## [WHAT THE TASK ASKS]
Your response should consist solely of the lines from the one containing "Podcast Episode 482: Stephen" through the final line of the entries, repeated exactly.

## [RECORDED DATA]

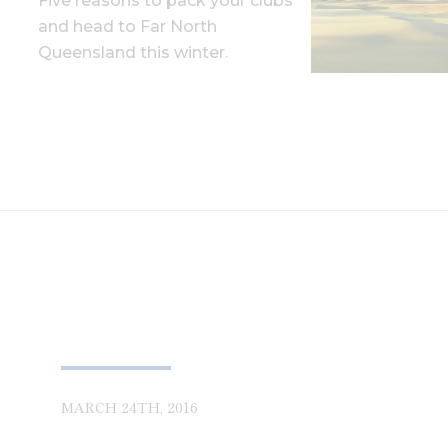
Five reasons to pack your clubs
and head to Far North
Queensland this winter.
MARCH 24TH, 2016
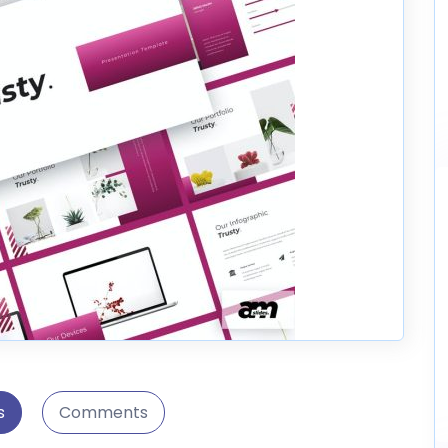
s
Comments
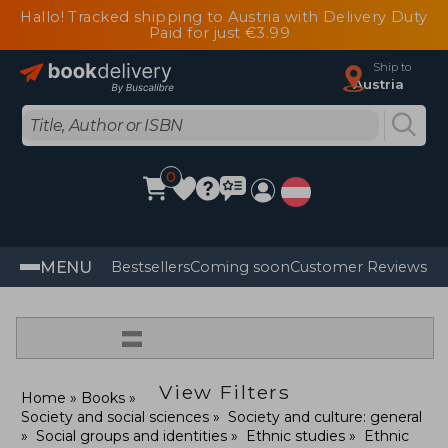
Hallo! Tracked shipping to Austria with Delivery Duty
Paid for just €3.99
Ship to
Austria
0
MENU
Bestsellers
Coming soon
Customer Reviews
=
View Filters
Home
Books
Society and social sciences
Society and culture: general
Social groups and identities
Ethnic studies
Ethnic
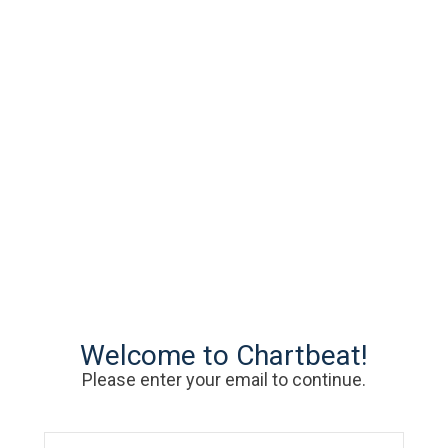
Welcome to Chartbeat!
Please enter your email to continue.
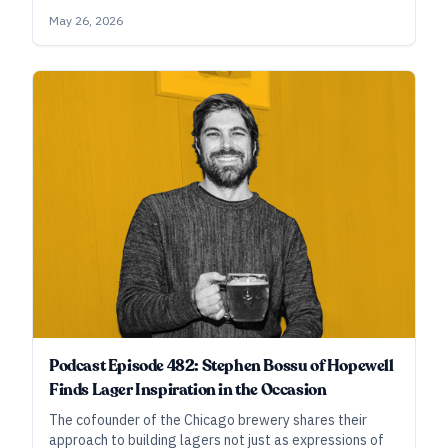
creative urges. In this conversation with Matt Gallagher
May 26, 2026
of Suncatcher/Half Acre, Tom Beckmann of Goldfinger,
and Laura Burns and Jonathan Moxey of Omega Yeast,
we discuss the collaborative process, evolving
knowledge around low-temperature lager
fermentation, building flexible character in classic
styles, and more.
Podcast Episode 482: Stephen Bossu of Hopewell
Finds Lager Inspiration in the Occasion
The cofounder of the Chicago brewery shares their
approach to building lagers not just as expressions of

## [RESULT FOR THIS EXERCISE]
Podcast Episode 482: Stephen Bossu of Hopewell
Finds Lager Inspiration in the Occasion
The cofounder of the Chicago brewery shares their
approach to building lagers not just as expressions of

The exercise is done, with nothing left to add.